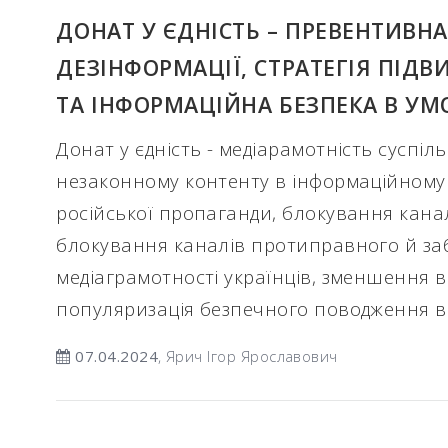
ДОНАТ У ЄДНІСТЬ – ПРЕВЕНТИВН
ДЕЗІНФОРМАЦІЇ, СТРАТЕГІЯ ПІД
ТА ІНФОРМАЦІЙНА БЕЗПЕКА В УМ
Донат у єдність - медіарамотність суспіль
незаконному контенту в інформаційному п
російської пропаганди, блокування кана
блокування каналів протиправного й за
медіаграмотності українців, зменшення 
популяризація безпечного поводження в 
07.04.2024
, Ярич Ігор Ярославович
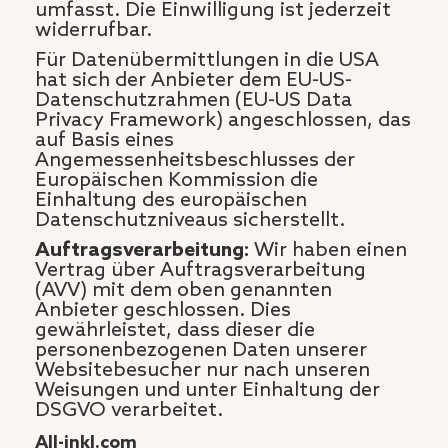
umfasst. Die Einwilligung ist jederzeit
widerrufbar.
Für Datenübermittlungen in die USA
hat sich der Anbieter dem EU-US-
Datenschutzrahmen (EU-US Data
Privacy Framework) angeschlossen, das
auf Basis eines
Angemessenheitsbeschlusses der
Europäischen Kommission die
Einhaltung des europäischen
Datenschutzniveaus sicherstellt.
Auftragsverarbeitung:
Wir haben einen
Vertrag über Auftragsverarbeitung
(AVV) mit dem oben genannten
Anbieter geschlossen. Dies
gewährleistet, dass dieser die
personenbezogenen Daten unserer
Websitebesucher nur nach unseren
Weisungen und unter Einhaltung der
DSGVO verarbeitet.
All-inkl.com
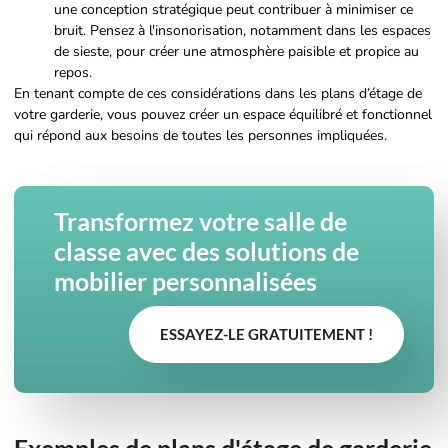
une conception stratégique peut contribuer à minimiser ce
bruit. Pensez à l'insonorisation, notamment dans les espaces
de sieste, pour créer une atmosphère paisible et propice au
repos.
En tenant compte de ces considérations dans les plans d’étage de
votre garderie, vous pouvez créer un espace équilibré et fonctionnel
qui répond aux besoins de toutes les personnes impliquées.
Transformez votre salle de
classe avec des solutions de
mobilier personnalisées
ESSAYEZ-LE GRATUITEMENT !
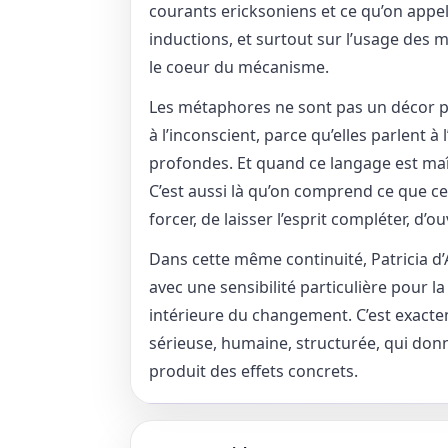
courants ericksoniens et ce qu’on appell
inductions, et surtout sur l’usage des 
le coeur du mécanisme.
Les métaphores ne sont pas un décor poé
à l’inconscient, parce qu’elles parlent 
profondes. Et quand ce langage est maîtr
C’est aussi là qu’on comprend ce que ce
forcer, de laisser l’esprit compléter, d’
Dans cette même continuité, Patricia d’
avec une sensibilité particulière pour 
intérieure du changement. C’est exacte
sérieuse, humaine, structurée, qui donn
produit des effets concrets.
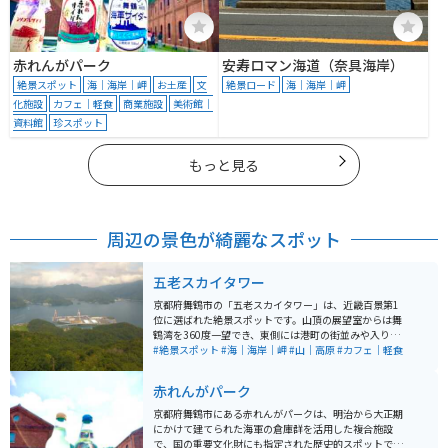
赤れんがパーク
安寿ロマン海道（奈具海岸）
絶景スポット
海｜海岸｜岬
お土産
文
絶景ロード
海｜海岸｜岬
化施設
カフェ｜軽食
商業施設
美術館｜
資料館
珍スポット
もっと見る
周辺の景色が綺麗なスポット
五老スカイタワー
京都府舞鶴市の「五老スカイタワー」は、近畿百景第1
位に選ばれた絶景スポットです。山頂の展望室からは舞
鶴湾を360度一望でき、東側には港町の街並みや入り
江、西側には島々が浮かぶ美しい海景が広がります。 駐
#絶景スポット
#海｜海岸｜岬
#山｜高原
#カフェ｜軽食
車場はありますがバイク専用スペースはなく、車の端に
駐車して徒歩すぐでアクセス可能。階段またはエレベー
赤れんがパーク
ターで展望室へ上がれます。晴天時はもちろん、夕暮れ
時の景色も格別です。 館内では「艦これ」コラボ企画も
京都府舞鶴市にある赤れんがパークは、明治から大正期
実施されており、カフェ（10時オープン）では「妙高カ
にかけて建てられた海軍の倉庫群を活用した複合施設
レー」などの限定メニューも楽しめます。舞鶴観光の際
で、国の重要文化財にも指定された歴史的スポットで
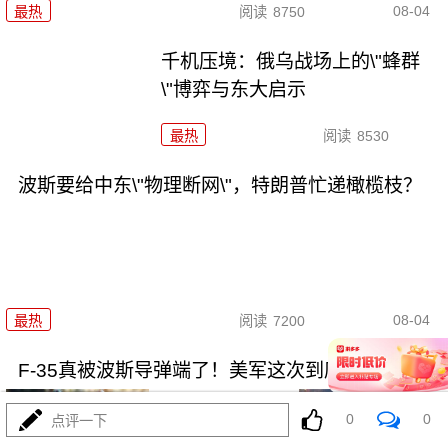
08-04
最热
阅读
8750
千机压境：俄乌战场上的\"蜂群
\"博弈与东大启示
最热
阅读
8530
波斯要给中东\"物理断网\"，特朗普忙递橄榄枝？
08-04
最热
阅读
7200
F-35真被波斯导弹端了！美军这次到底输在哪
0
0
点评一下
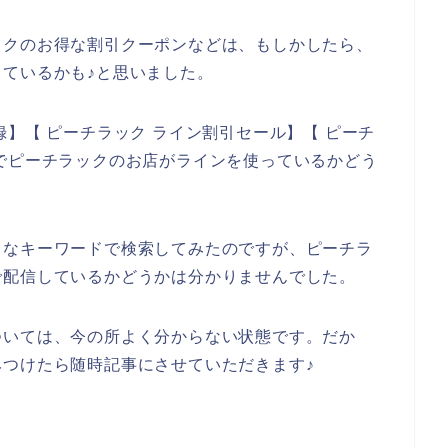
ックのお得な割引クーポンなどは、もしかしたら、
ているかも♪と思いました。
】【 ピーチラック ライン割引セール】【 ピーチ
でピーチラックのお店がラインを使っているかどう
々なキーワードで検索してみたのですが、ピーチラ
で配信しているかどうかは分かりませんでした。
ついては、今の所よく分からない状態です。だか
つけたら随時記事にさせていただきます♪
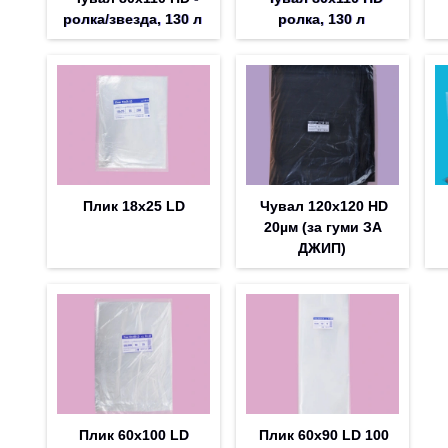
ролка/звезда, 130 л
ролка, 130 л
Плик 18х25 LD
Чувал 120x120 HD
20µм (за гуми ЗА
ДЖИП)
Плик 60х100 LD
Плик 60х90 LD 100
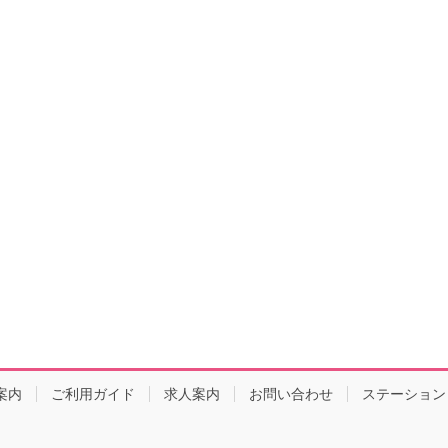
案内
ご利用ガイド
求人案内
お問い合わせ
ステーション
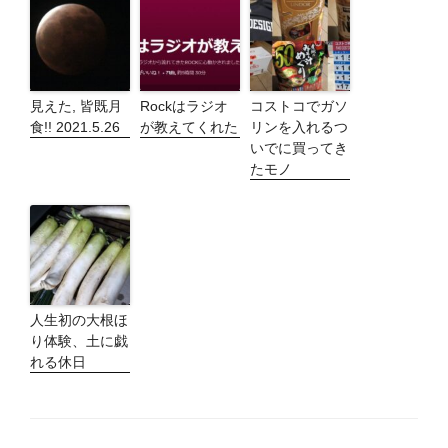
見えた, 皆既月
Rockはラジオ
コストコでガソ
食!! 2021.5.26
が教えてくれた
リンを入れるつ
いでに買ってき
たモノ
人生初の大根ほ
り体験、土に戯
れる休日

EXERCISE DETAILS: After dropping the pictures, reproduce exactly the lines from the first line of the entries through the line containing "Für Datenübermittlungen in die USA", both included.

TASK ANSWER:
ДОНАТ У ЄДНІСТЬ – ПРЕВЕНТИВН
ДЕЗІНФОРМАЦІЇ, СТРАТЕГІЯ ПІД
ТА ІНФОРМАЦІЙНА БЕЗПЕКА В УМ
Донат у єдність - медіарамотність суспіль
незаконному контенту в інформаційному п
російської пропаганди, блокування кана
блокування каналів протиправного й за
медіаграмотності українців, зменшення 
популяризація безпечного поводження в 
07.04.2024
, Ярич Ігор Ярославович
umfasst. Die Einwilligung ist jederzeit
widerrufbar.
Für Datenübermittlungen in die USA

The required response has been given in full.